[Excerpts from a dataset]
· · · ·

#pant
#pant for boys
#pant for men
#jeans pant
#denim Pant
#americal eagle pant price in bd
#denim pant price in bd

· · · ·

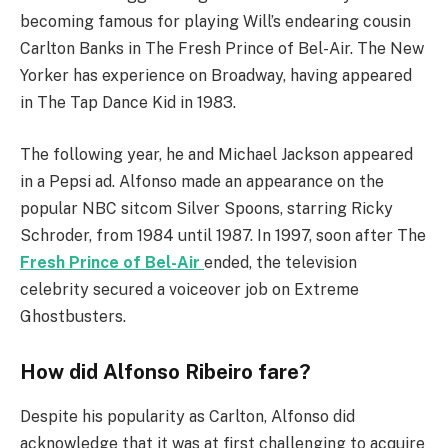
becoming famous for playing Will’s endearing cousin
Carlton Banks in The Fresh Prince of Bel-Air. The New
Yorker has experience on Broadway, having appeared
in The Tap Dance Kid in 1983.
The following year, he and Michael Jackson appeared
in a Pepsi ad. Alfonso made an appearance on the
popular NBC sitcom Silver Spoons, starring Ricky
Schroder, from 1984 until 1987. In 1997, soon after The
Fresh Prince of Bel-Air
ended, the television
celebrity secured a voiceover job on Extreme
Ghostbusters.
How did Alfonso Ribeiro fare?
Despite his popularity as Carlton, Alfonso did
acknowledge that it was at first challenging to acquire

· · · ·

__Exercise instructions__
Begin at the line above that has "The following year, he" and stop after the line that has "acknowledge that it", copying each line exactly and adding nothing else.

__Written answer__
The following year, he and Michael Jackson appeared
in a Pepsi ad. Alfonso made an appearance on the
popular NBC sitcom Silver Spoons, starring Ricky
Schroder, from 1984 until 1987. In 1997, soon after The
Fresh Prince of Bel-Air
ended, the television
celebrity secured a voiceover job on Extreme
Ghostbusters.
How did Alfonso Ribeiro fare?
Despite his popularity as Carlton, Alfonso did
acknowledge that it was at first challenging to acquire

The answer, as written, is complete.